The railroad right-of-way at the crossing involved extended 50 feet from the center of the railroad tracks on each side. It is clear that just seconds before this train collision, the Rotor Mill was operating well within the railroad right-of-way. Even so, the construction company admitted numerous times, including in its Answers to Interrogatories, that prior to accident, it never notified the railroad that it was conducting construction activities within its property and right-of-way.
In the course of litigation, the Railroad Company Defendant consistently claimed it did not have actual knowledge that the Construction Company Defendant was conducting road construction at the crossing on the day of the accident. However, in the course of pre-trial discovery, multiple Construction Company employees testified that their company was in fact working on that specific project at the crossing for approximately 45 days prior to the accident.
At this specific railroad crossing, the mainline railroad track is class IV track. According to regulations found in title 49 of the Code of Federal Regulations, the Railroad Company Defendant had a duty to inspect this track twice per week. Prior to the accident, Railroad Company track inspectors made these inspections. Federal Regulations require that these inspectors keep a written record of each of these inspections. These documents clearly showed that the mainline railroad track at this specific location of this train accident was inspected by the railroad company 7 times in the 28 days prior to the date of the accident. Yet, the Railroad Company track inspectors never reported this roadway construction bearing down on right-of-way and railroad crossing.
Construction Company employees also testified that during the month and a half that they were carrying out construction, on at least 2 or 3 occasions, they visually observed railroad trucks on the mainline track at the specific railroad crossing at issue in this case. These men testified that they were wearing bright yellow vests and also placed bright orange construction warning signs on both sides of the railroad crossing, which were clearly visible.
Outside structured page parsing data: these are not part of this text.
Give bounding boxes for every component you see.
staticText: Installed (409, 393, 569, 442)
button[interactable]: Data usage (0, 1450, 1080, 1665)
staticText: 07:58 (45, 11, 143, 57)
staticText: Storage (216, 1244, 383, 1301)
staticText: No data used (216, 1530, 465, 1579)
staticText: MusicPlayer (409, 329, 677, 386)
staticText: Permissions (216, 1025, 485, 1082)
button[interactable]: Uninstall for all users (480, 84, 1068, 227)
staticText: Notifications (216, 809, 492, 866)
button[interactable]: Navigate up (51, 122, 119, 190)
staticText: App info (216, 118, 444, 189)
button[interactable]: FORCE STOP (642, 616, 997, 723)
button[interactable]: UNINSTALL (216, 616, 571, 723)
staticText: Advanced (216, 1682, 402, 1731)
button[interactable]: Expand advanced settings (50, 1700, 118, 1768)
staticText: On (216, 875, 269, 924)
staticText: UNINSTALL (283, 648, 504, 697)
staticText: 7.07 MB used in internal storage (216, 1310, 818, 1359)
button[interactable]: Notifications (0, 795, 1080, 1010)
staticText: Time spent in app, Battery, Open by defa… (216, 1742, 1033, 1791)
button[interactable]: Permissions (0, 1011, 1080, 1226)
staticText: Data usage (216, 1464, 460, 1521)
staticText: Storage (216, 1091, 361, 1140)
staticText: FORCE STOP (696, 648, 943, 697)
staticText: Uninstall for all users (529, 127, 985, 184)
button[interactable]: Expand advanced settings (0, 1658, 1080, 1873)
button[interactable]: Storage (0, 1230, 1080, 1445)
Based on the fact that Railroad Company employees had been out to this crossing a total of 8 times in the 28 days prior to this accident, the railroad was hard pressed to argue that it did not have actual knowledge of this construction, a potential hazard and obstruction to trains, in its right-of-way on the day of the accident.
The Railroad Company’s continuous presence along its mainline track at the scene of this collision before the train collision clearly shows that the railroad should have known of this construction within its right-of-way, which, before the accident, created a potential hazard to oncoming train crews, and which created an actual hazard.
As a direct result of this train collision, the locomotive engineer underwent left shoulder surgery.
Before trial, our firm successfully negotiated a settlement on behalf of the injured locomotive engineer in the amount of $590,000.00, which was paid collectively by the Railroad Company and the Construction Company.